Terakhir, kebutuhan dalam negeri lantaran sektor ketenagalistrikan masih sangat bergantung pada PLTU batu bara. Kementerian ESDM mencatat konsumsi batu bara dalam negeri juga terus meningkat. Pada 2015, kebutuhan batu bara untuk sektor kelistrikan hanya 82 juta ton, dan telah meningkat menjadi menjadi 232 juta ton pada 2024.
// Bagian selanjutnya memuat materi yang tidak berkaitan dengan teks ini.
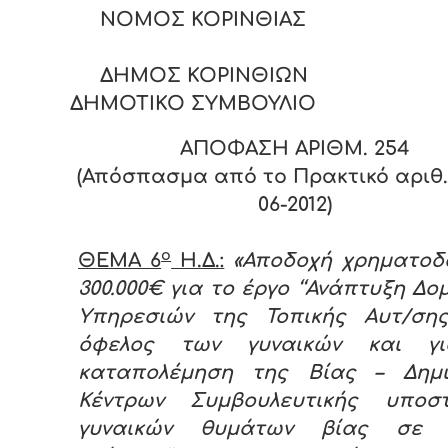
ΝΟΜΟΣ ΚΟΡΙΝΘΙΑΣ
ΔΗΜΟΣ ΚΟΡΙΝΘΙΩΝ
ΔΗΜΟΤΙΚΟ ΣΥΜΒΟΥΛΙΟ
ΑΠΟΦΑΣΗ ΑΡΙΘΜ. 2
54
(Απόσπασμα από το Πρακτικό αριθ. 
06-2012)
ο
ΘΕΜΑ 6
Η.Δ.:
«Αποδοχή χρηματοδ
300.000€ για το έργο ‘‘Ανάπτυξη Δο
Υπηρεσιών της Τοπικής Αυτ/ση
όφελος των γυναικών και γ
καταπολέμηση της Βίας – Δημι
Κέντρων Συμβουλευτικής υποστ
γυναικών θυμάτων βίας σε 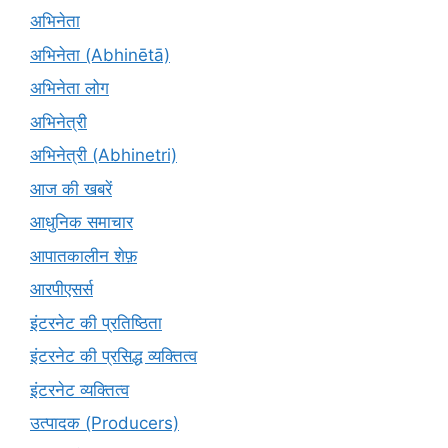
अभिनेता
अभिनेता (Abhinētā)
अभिनेता लोग
अभिनेत्री
अभिनेत्री (Abhinetri)
आज की खबरें
आधुनिक समाचार
आपातकालीन शेफ़
आरपीएसर्स
इंटरनेट की प्रतिष्ठिता
इंटरनेट की प्रसिद्ध व्यक्तित्व
इंटरनेट व्यक्तित्व
उत्पादक (Producers)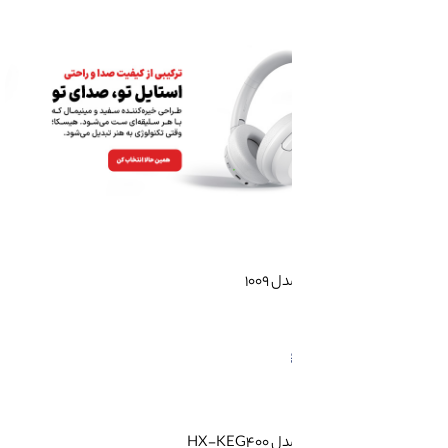
1009
HX-K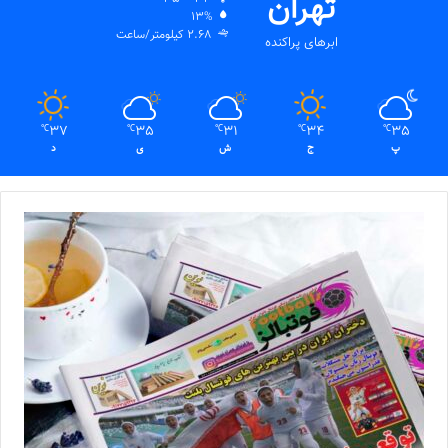
تهران
13%
2.68 کیلومتر/ساعت
ابرهای پراکنده
37
35
31
34
35
℃
℃
℃
℃
℃
پ
ج
ش
ی
د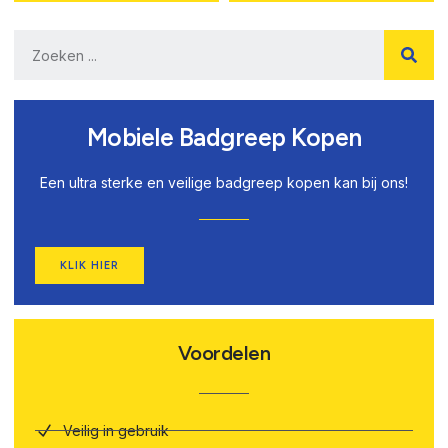
Mobiele Badgreep Kopen
Een ultra sterke en veilige badgreep kopen kan bij ons!
KLIK HIER
Voordelen
Veilig in gebruik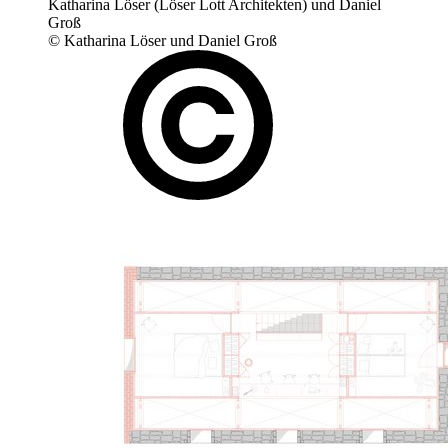
Katharina Löser (Löser Lott Architekten) und Daniel
Groß
© Katharina Löser und Daniel Groß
Kerugian yang tak dihitung

Keuntungan secara ekonomi yang diberikan oleh industri batu bara tidak sebanding dengan dampak negatif yang dihasilkan. Mulai dari dampak terhadap lingkungan, kesehatan, hingga sosial-ekonomi masyarakat sekitar pertambangan. 

 

Menurut data Konsorsium Pembaruan Agraria (KPA), pertambangan menyebabkan 32 letusan konflik agraria di 127.525 hektar lahan dengan 48.622 keluarga dari 57 desa terdampak tambang pada 2023.

 

Belum lagi keuntungan dari sektor batu bara bukan berarti negara benar-benar diuntungkan. Meski menerima PNBP batu bara, negara harus mengeluarkan anggaran lebih besar untuk subsidi listrik dan kompensasi tarif listrik yang tak naik saat harga batu bara melonjak. Harga batu bara dan tarif listrik saling berhubungan karena lebih dari 70% listrik Indonesia dihasilkan dari PLTU.

 

Kerugian-kerugian ini seharusnya bisa menjadi alasan bagi pemerintah untuk melepas ketergantungannya terhadap industri batu bara dan beralih ke sektor lain yang lebih berkelanjutan, misalnya pengembangan energi terbarukan.

 

Berdasarkan studi CELIOS, pengembangan energi terbarukan berbasis masyarakat bisa menciptakan keuntungan ekonomi hingga 10 ribu triliun dalam 25 tahun. Selain itu, pendekatan ini juga bisa memberikan pekerjaan bagi 96 juta warga. Pendekatan ini juga sejalan dengan rencana Presiden Prabowo yang ingin membangun perekonomian dari desa.

 

Tak hanya negara, perusahaan perlu mengambil langkah untuk mulai melakukan diversifikasi kepada energi terbarukan. Diversifikasi ini menjadi penting mengingat target pemerintah untuk membangun lebih banyak pembangkit listrik energi terbarukan. Pada saat yang sama, sejumlah rencana untuk pensiun dini PLTU juga tengah direncanakan.  

 

Belum lagi, cadangan batu bara yang hanya tersisa 40-50 tahun lagi merupakan pertanda bagi perusahaan untuk melakukan diversifikasi ke energi terbarukan. 

 

Ketika tren global tengah beralih ke energi bersih, baik negara maupun perusahaan seharusnya lebih giat bergerak mencari sumber pendapatan lain yang lebih berkelanjutan secara ekonomi maupun lingkungan.